Генерал попытался восстановить свою честь, потому что ему с опозданием кое-что пришло в голову.
— Воля теперь в большой моде, — сказал он. — В связи с патриотической акцией мы тоже много занимаемся этой проблемой.
Кларисса улыбнулась ему и вытянула руки, чтобы снять с них напряжение.
— Когда приходится так ждать, чувствуешь предстоящее каждой жилкой, словно ты смотришь в подзорную трубу, — ответила она.
Штумм фон Бордвер подумал, он не хотел снова ударить лицом в грязь.
— Верно! — сказал он. — Это связано, может быть, с современной физической культурой.

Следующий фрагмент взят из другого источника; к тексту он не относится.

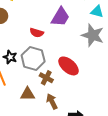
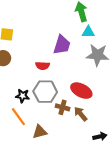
cyan triangle: (97, 12) -> (88, 32), moved
brown triangle: (28, 94) -> (40, 132), moved
brown arrow: (52, 101) -> (81, 114), moved

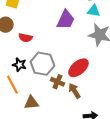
red semicircle: (43, 66) -> (26, 38), moved
red ellipse: (81, 91) -> (78, 68), turned -75

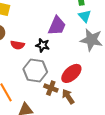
cyan triangle: (94, 11) -> (85, 16), turned 40
black star: (19, 65) -> (43, 45), moved

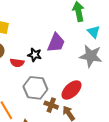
cyan triangle: (85, 16) -> (94, 32), moved
black star: (43, 45) -> (35, 55), moved

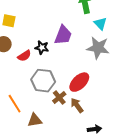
red semicircle: (17, 63) -> (24, 56), turned -40
brown cross: (51, 105) -> (59, 97), turned 32

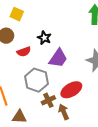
purple trapezoid: (63, 35) -> (58, 58), moved
black star: (42, 48) -> (44, 38), moved

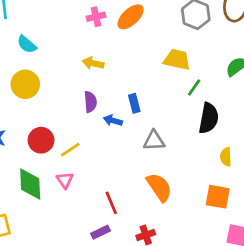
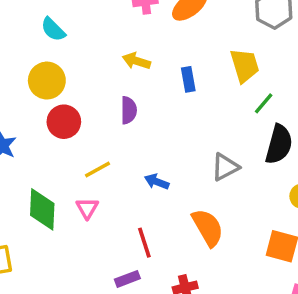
yellow trapezoid: (177, 60) -> (245, 65), turned 56
blue rectangle: (134, 103) -> (188, 79), moved
blue arrow: (113, 120) -> (157, 182), moved
red circle: (41, 140) -> (64, 122), moved
gray triangle: (154, 141) -> (225, 167), moved, turned -30

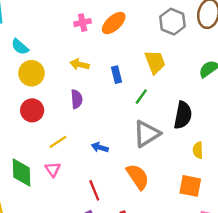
yellow circle: (47, 81) -> (31, 73), moved
green line: (264, 103) -> (141, 97), moved
gray triangle: (225, 167) -> (147, 134), size x1.4

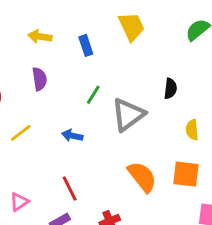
green line: (141, 97) -> (93, 95), moved
black semicircle: (183, 115) -> (170, 89), size x0.6
pink triangle: (53, 169) -> (19, 202), moved, turned 35
orange semicircle: (138, 177) -> (142, 177), moved

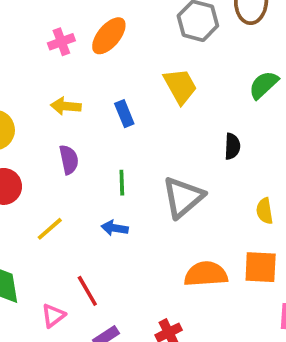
black semicircle: (170, 89) -> (232, 146), moved
green line: (93, 95) -> (122, 183), moved, turned -30
orange semicircle: (142, 177) -> (206, 274), turned -52
red line: (70, 188) -> (87, 291), moved

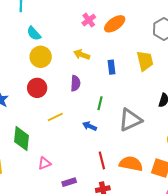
pink cross: (61, 42) -> (89, 20), turned -32
red line: (87, 291) -> (102, 160), moved

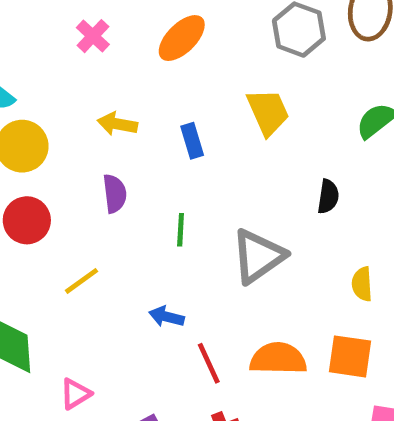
pink cross: (89, 20) -> (93, 36), moved
blue arrow: (90, 126) -> (167, 317), moved

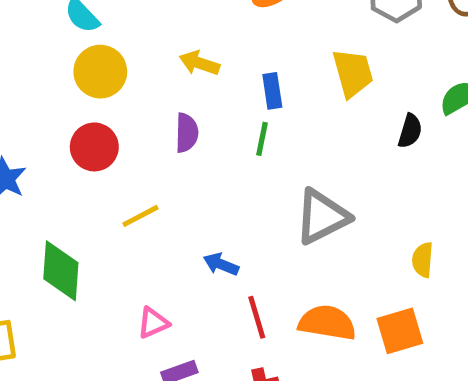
black semicircle: (328, 196) -> (410, 131), moved
green line: (181, 230) -> (262, 139), moved
orange square: (350, 356) -> (400, 331), turned -33
pink triangle: (75, 394) -> (153, 323), moved

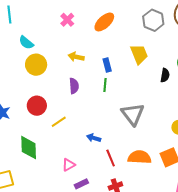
red circle: (94, 147) -> (37, 106), moved
gray triangle: (322, 217) -> (133, 114), turned -35

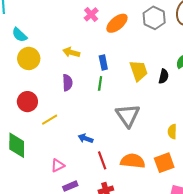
pink cross: (67, 20) -> (91, 14), moved
orange ellipse: (104, 22) -> (117, 23), moved
yellow trapezoid: (139, 54) -> (139, 71), moved

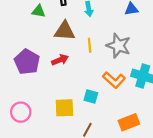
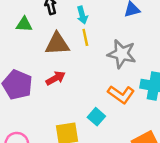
yellow line: (90, 45) -> (85, 37), moved
cyan square: (91, 97) -> (96, 117), turned 32

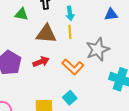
gray star: (122, 54) -> (98, 49), turned 30
orange L-shape: (121, 94) -> (73, 67), moved

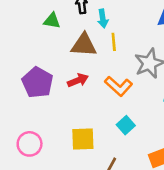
cyan arrow: (70, 13) -> (103, 19), moved
cyan square: (70, 98) -> (126, 125), moved

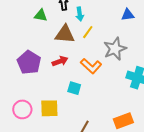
yellow line: (114, 42) -> (88, 32), turned 40
cyan square: (126, 125) -> (74, 88), moved, turned -32
yellow square: (83, 139) -> (49, 108), moved

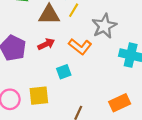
cyan square: (74, 88) -> (64, 72), turned -32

Ею мы тоже занимаемся!
Тут нагрянул надворный советник со свитой ассистентов и учениц, он был очень любезен, особенно со Штуммом, сказал что-то о каком-то неотложном деле и выразил сожаление по поводу того, что должен, вопреки своему намерению, ограничиться этим приветствием и не проведет их по клинике сам. Он представил им доктора Фриденталя, который сделает это вместо него. Доктор Фриденталь был высокого роста, строен, чуть рыхловат, обладал пышной шевелюрой, и когда его представляли, улыбался, как акробат, который взбирается по стремянке, чтобы исполнить смертельный прыжок. Шеф удалился, и принесли халаты.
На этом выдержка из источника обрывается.